Maker Space combines creativity, high tech

At 5:30 p.m. Monday, when his mother told him it was time to leave the Homer Maker Space for the day, an elementary school student let out a moan of ultimate suffering. 

“You’ll be back tomorrow,” said Mom.

“Yeah, I will,” responded her son with absolute conviction, grudgingly closing a laptop on the boat design he was working on.

Sitting nearby helping another student on a laptop, Daniel Zatz smiled.

Zatz opened the Homer Maker Space in September. It’s a room full of tables and laptops, with three state-of-the-art 3D printers sitting by a window that faces Two Sisters Bakery on East Bunnell Street.

This is the Homer manifestation of the Maker Movement, an international trend of Do-It-Yourself engineers and artists who are combining creativity with technology.

As Adweek explained it in a 2014 article, “Makers tap into an American admiration for self-reliance and combine that with open-source learning, contemporary design and powerful personal technology like 3-D printers. The creations, born in cluttered local workshops and bedroom offices, stir the imaginations of consumers numbed by generic, mass-produced, made-in-China merchandise.”

3D printers take designs created with computer software and mold them out of plastic, turning theoretical innovations to reality before your very eyes. Zatz started working with the technology three years ago in his helicopter camera business, ZatzWorks, which he runs with his wife in the same building as the Maker Space. When he saw that his 8-year-old son Eli was both interested in and able to design and print things on his own, Zatz realized the technology might make a good introduction to engineering for kids.

Last spring, he brought laptops outfitted with a free Google design platform to Eli’s fourth-grade class at West Homer Elementary. With just a few lessons, students were able to design and print all kinds of small objects, from rings to boats to rockets — and they loved it.

So Zatz bought more computers. A $400 donation from the company that makes software for his business allowed him to outfit 10 computers with a more advanced design software called SpaceClaim.
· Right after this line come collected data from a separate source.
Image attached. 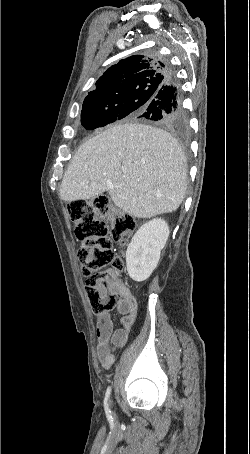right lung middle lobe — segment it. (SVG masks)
Wrapping results in <instances>:
<instances>
[{"instance_id": "dd1d6c3e", "label": "right lung middle lobe", "mask_w": 250, "mask_h": 454, "mask_svg": "<svg viewBox=\"0 0 250 454\" xmlns=\"http://www.w3.org/2000/svg\"><path fill=\"white\" fill-rule=\"evenodd\" d=\"M159 89L160 86L156 84H145L119 98L85 104L82 107L81 124L93 130L127 116L137 117L146 110Z\"/></svg>"}]
</instances>
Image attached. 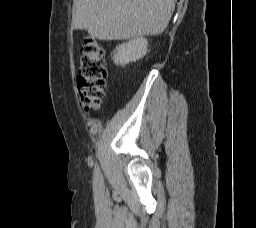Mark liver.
I'll list each match as a JSON object with an SVG mask.
<instances>
[{"label":"liver","mask_w":256,"mask_h":228,"mask_svg":"<svg viewBox=\"0 0 256 228\" xmlns=\"http://www.w3.org/2000/svg\"><path fill=\"white\" fill-rule=\"evenodd\" d=\"M74 4L73 27L107 41L159 35L175 8V0H74Z\"/></svg>","instance_id":"1"}]
</instances>
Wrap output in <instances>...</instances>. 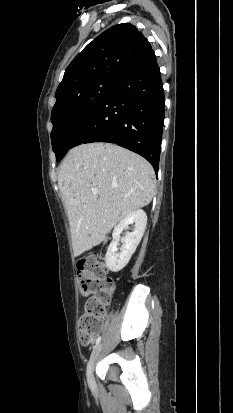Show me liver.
Returning <instances> with one entry per match:
<instances>
[{
  "label": "liver",
  "instance_id": "liver-1",
  "mask_svg": "<svg viewBox=\"0 0 233 413\" xmlns=\"http://www.w3.org/2000/svg\"><path fill=\"white\" fill-rule=\"evenodd\" d=\"M58 185L74 256H79L99 245L119 221L151 202L155 173L146 159L123 147L88 143L68 152L59 166Z\"/></svg>",
  "mask_w": 233,
  "mask_h": 413
}]
</instances>
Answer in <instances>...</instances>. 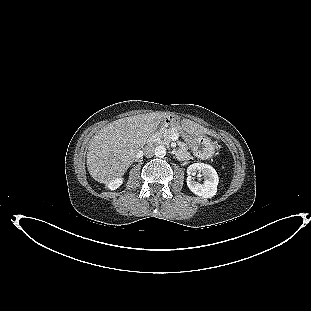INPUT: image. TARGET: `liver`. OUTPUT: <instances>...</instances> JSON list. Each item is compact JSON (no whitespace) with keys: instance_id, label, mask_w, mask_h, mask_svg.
Here are the masks:
<instances>
[{"instance_id":"6515ba94","label":"liver","mask_w":311,"mask_h":311,"mask_svg":"<svg viewBox=\"0 0 311 311\" xmlns=\"http://www.w3.org/2000/svg\"><path fill=\"white\" fill-rule=\"evenodd\" d=\"M165 116V113L157 112L139 114L113 121L99 130L91 139L87 152L91 177L104 184L121 178ZM182 124L191 133L206 132L193 121L184 119Z\"/></svg>"}]
</instances>
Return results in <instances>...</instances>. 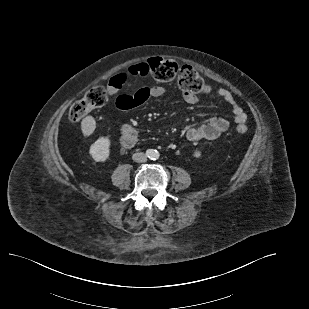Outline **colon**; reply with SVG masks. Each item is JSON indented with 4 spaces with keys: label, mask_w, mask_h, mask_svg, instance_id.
<instances>
[{
    "label": "colon",
    "mask_w": 309,
    "mask_h": 309,
    "mask_svg": "<svg viewBox=\"0 0 309 309\" xmlns=\"http://www.w3.org/2000/svg\"><path fill=\"white\" fill-rule=\"evenodd\" d=\"M149 73L161 82L177 80L183 92L192 94H206L210 87L199 73L188 65H179L173 60L152 58L147 62ZM107 102V93L104 87L95 86L86 92L85 96L75 102L70 109L69 117L73 122H79L93 109L102 107ZM236 131L240 134L247 132V126L238 124Z\"/></svg>",
    "instance_id": "5ec220e1"
}]
</instances>
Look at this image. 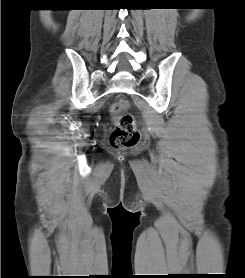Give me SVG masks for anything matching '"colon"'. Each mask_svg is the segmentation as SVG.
Masks as SVG:
<instances>
[{"mask_svg": "<svg viewBox=\"0 0 245 278\" xmlns=\"http://www.w3.org/2000/svg\"><path fill=\"white\" fill-rule=\"evenodd\" d=\"M129 107L128 99L119 97L110 109L115 124L111 134V142L117 148L131 146L139 139L134 118L130 114L124 113Z\"/></svg>", "mask_w": 245, "mask_h": 278, "instance_id": "1", "label": "colon"}]
</instances>
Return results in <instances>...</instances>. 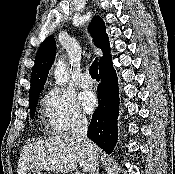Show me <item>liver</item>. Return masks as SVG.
Returning a JSON list of instances; mask_svg holds the SVG:
<instances>
[{
    "label": "liver",
    "mask_w": 175,
    "mask_h": 174,
    "mask_svg": "<svg viewBox=\"0 0 175 174\" xmlns=\"http://www.w3.org/2000/svg\"><path fill=\"white\" fill-rule=\"evenodd\" d=\"M78 163L83 172H89L91 161L84 145L73 136L49 137L23 146L17 173L26 174L34 169L68 173Z\"/></svg>",
    "instance_id": "1"
}]
</instances>
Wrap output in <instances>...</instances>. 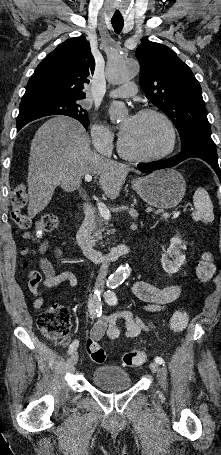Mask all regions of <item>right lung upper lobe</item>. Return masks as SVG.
Masks as SVG:
<instances>
[{
  "label": "right lung upper lobe",
  "mask_w": 221,
  "mask_h": 455,
  "mask_svg": "<svg viewBox=\"0 0 221 455\" xmlns=\"http://www.w3.org/2000/svg\"><path fill=\"white\" fill-rule=\"evenodd\" d=\"M94 68L95 60L84 36L64 41L37 66L20 106L84 99V85L89 84Z\"/></svg>",
  "instance_id": "right-lung-upper-lobe-1"
}]
</instances>
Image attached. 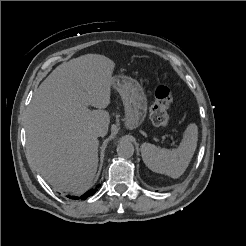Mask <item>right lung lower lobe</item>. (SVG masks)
Here are the masks:
<instances>
[{
	"mask_svg": "<svg viewBox=\"0 0 246 246\" xmlns=\"http://www.w3.org/2000/svg\"><path fill=\"white\" fill-rule=\"evenodd\" d=\"M100 184H98L94 189H91L89 190L88 192L84 193L83 195H81L80 197H76V196H66L70 199H81V200H84V199H87L88 197L92 196L93 194H95V192L97 191V189L99 188Z\"/></svg>",
	"mask_w": 246,
	"mask_h": 246,
	"instance_id": "right-lung-lower-lobe-1",
	"label": "right lung lower lobe"
}]
</instances>
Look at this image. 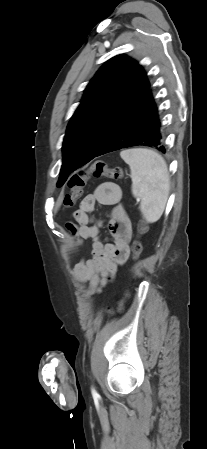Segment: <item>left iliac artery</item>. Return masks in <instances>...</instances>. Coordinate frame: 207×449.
<instances>
[{"label":"left iliac artery","instance_id":"44dca946","mask_svg":"<svg viewBox=\"0 0 207 449\" xmlns=\"http://www.w3.org/2000/svg\"><path fill=\"white\" fill-rule=\"evenodd\" d=\"M91 392H92V395L94 396V397H98V393H97V391L92 387V389H91Z\"/></svg>","mask_w":207,"mask_h":449}]
</instances>
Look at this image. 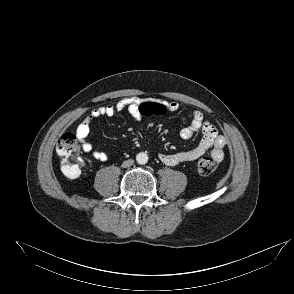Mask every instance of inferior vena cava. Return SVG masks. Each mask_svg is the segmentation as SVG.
<instances>
[{"label":"inferior vena cava","mask_w":294,"mask_h":294,"mask_svg":"<svg viewBox=\"0 0 294 294\" xmlns=\"http://www.w3.org/2000/svg\"><path fill=\"white\" fill-rule=\"evenodd\" d=\"M134 163V160L128 159L122 163V167L127 168L130 167Z\"/></svg>","instance_id":"602c4592"}]
</instances>
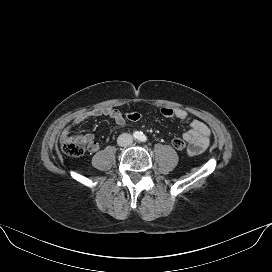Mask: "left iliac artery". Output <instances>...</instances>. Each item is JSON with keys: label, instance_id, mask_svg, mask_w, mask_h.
Wrapping results in <instances>:
<instances>
[{"label": "left iliac artery", "instance_id": "1", "mask_svg": "<svg viewBox=\"0 0 272 272\" xmlns=\"http://www.w3.org/2000/svg\"><path fill=\"white\" fill-rule=\"evenodd\" d=\"M140 140L142 141V142H146L147 141V137L145 136V135H141L140 136Z\"/></svg>", "mask_w": 272, "mask_h": 272}]
</instances>
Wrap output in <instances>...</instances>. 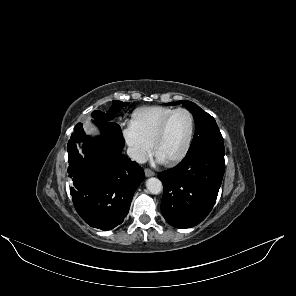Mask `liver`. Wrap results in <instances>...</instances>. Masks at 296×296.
<instances>
[{
  "mask_svg": "<svg viewBox=\"0 0 296 296\" xmlns=\"http://www.w3.org/2000/svg\"><path fill=\"white\" fill-rule=\"evenodd\" d=\"M85 130L88 134L97 132L96 128L93 125H91L90 123L85 124ZM79 151L81 153V149H79Z\"/></svg>",
  "mask_w": 296,
  "mask_h": 296,
  "instance_id": "1",
  "label": "liver"
}]
</instances>
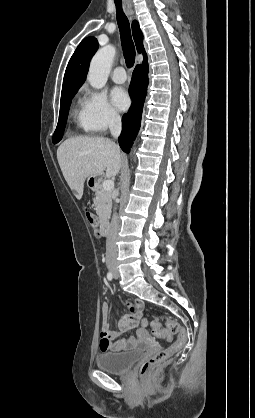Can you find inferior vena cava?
Returning a JSON list of instances; mask_svg holds the SVG:
<instances>
[{
	"instance_id": "inferior-vena-cava-1",
	"label": "inferior vena cava",
	"mask_w": 255,
	"mask_h": 418,
	"mask_svg": "<svg viewBox=\"0 0 255 418\" xmlns=\"http://www.w3.org/2000/svg\"><path fill=\"white\" fill-rule=\"evenodd\" d=\"M109 129L114 138H118L121 134V118L117 113H110L108 118ZM118 218L117 214L114 213L109 232L106 240V261L111 262L115 261L117 258V246H116V237L118 233Z\"/></svg>"
}]
</instances>
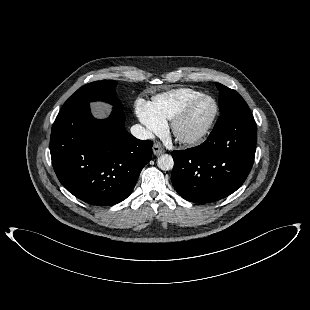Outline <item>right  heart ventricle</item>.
Instances as JSON below:
<instances>
[{"instance_id":"1","label":"right heart ventricle","mask_w":310,"mask_h":310,"mask_svg":"<svg viewBox=\"0 0 310 310\" xmlns=\"http://www.w3.org/2000/svg\"><path fill=\"white\" fill-rule=\"evenodd\" d=\"M201 94V92L190 88L173 89L155 95L149 105L152 111L166 122L172 120L190 100Z\"/></svg>"}]
</instances>
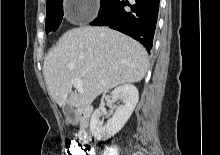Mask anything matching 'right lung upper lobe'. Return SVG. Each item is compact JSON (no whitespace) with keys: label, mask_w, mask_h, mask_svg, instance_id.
Here are the masks:
<instances>
[{"label":"right lung upper lobe","mask_w":220,"mask_h":155,"mask_svg":"<svg viewBox=\"0 0 220 155\" xmlns=\"http://www.w3.org/2000/svg\"><path fill=\"white\" fill-rule=\"evenodd\" d=\"M52 1H54V0H47V3H50V2H52Z\"/></svg>","instance_id":"right-lung-upper-lobe-1"}]
</instances>
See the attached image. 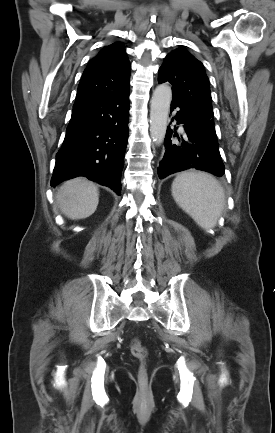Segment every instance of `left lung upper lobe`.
Listing matches in <instances>:
<instances>
[{
  "label": "left lung upper lobe",
  "instance_id": "5c2ea615",
  "mask_svg": "<svg viewBox=\"0 0 275 433\" xmlns=\"http://www.w3.org/2000/svg\"><path fill=\"white\" fill-rule=\"evenodd\" d=\"M158 82H169L173 95L183 100L195 121L216 135L209 79L200 61L184 48H178L165 57Z\"/></svg>",
  "mask_w": 275,
  "mask_h": 433
}]
</instances>
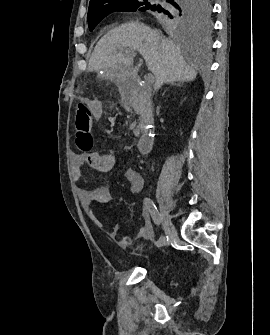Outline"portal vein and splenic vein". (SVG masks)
<instances>
[{
  "label": "portal vein and splenic vein",
  "instance_id": "obj_1",
  "mask_svg": "<svg viewBox=\"0 0 270 335\" xmlns=\"http://www.w3.org/2000/svg\"><path fill=\"white\" fill-rule=\"evenodd\" d=\"M126 54H133V50H128ZM124 64H128V62H124ZM154 79H155V76L153 74H150L148 76L147 83L149 84V86H152V84L154 83Z\"/></svg>",
  "mask_w": 270,
  "mask_h": 335
}]
</instances>
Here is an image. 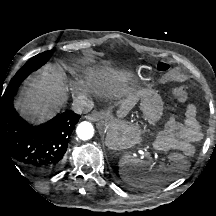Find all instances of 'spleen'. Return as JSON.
I'll use <instances>...</instances> for the list:
<instances>
[{
    "instance_id": "spleen-1",
    "label": "spleen",
    "mask_w": 216,
    "mask_h": 216,
    "mask_svg": "<svg viewBox=\"0 0 216 216\" xmlns=\"http://www.w3.org/2000/svg\"><path fill=\"white\" fill-rule=\"evenodd\" d=\"M121 178L130 185L151 189L156 184H167L176 179L177 165H155L149 160H142L131 155H124L118 162Z\"/></svg>"
}]
</instances>
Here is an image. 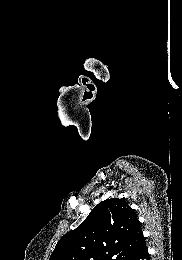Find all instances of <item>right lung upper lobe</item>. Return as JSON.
<instances>
[{"label": "right lung upper lobe", "mask_w": 182, "mask_h": 260, "mask_svg": "<svg viewBox=\"0 0 182 260\" xmlns=\"http://www.w3.org/2000/svg\"><path fill=\"white\" fill-rule=\"evenodd\" d=\"M143 241L135 211L123 199H106L58 241L49 260H122Z\"/></svg>", "instance_id": "right-lung-upper-lobe-1"}]
</instances>
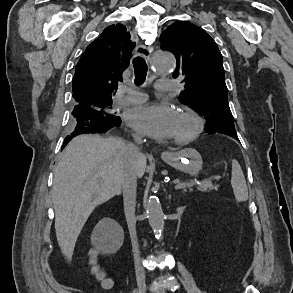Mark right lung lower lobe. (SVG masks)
I'll return each instance as SVG.
<instances>
[{
  "label": "right lung lower lobe",
  "mask_w": 293,
  "mask_h": 293,
  "mask_svg": "<svg viewBox=\"0 0 293 293\" xmlns=\"http://www.w3.org/2000/svg\"><path fill=\"white\" fill-rule=\"evenodd\" d=\"M75 121V129L66 136L62 149L75 136L83 133H102L118 127L121 124L120 118L113 114H104L92 108L75 106L72 111Z\"/></svg>",
  "instance_id": "obj_1"
}]
</instances>
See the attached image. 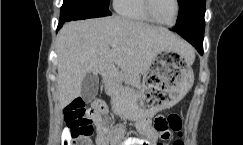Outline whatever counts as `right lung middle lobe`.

He put the laptops in the side room of his office, and the Maker Space was born.

“For a fairly minimal investment … now we have a place where kids can go and design things,” Zatz said. “And not only be creative but also kind of explore at the same speed as kids down Outside in some of the wealthier parts of the United States. So they’re not lagging just for being in Homer.”

That’s an understatement. As Zatz explained, “These kids are using the same design software that you might be using if you were designing a car in Detroit.”

On Mondays, Tuesdays and Wednesdays from 3:30 to 5:30 p.m. and Saturdays from 10 to noon, fourth- through eighth-grade students can come design anything they want to for free.

And they come. 

Attendance has increased steadily over the last few months, with between six and 10 students sitting down at a computer each afternoon.

“I really like that we can just come here and design whatever we want,” said Eli Zatz on Monday, taking a break from working on a rubber band-powered boat. “And it’s not like in school where they set something and we have to follow those rules, ’cause we can be creative here.”

Eli is getting his boat in racing condition — this month is Nautical November at the Maker Space. On Nov. 20, young engineers will race the boats they’ve printed outside of the building.

Each month will have a theme, Zatz said. In December, any kid who wants to is encouraged to 3D print holiday gifts.

Across the table from Eli on Monday, Little Fireweed second-grader Marina Co was working on designing a 3D version of her friend’s name. She and her dad, Kevin Co, had just made matching rings.

“It’s just phenomenal. I don’t know any other group of kids that gets to do this stuff,” said Kevin, who had stopped by to watch his children work. “It’s a pretty amazing investment in all of their futures.”

“And I think it’s a really good thing for community,” offered Eli. “If kids don’t have something to do they can come here and do something. It’s a productive thing. It can probably help keep kids out of trouble.”

Zatz said he’d like for the Space to be open every day, but he lacks the adult supervision. He’s looking for people interested in helping the kids innovate — people like Homer High School junior Eryn Gillam.

Gillam supervises students at the Maker Space two days a week. She said she’s shocked by how quickly the young engineers catch on. Eli Zatz’s boat, for example, took him 15 minutes to design and 35 to print.

“I wasn’t really able to get into (engineering) until I was already almost entering high school, so it was kind of later that I was like, ‘I really like this, this is probably what I want to do with my life,’” Gillam said. “So I would’ve loved to have something like this when I was younger.”

It’s hard to imagine what kinds of things the kids at the Maker Space will be able to create by the time they’re Gillam’s age. Zatz whole-heartedly believes that in a few months time, some of the students at the Space will be skilled enough to design and make parts for Homer boat businesses.

He hopes they won’t stop there.

“My hope is that eventually there’s a component of all this where the kids are working with people throughout the community,” he said. “Like going up to the senior center and looking to see what they could use and inventing solutions for them. And then not just design them but actually print them and create things to make people’s lives better.”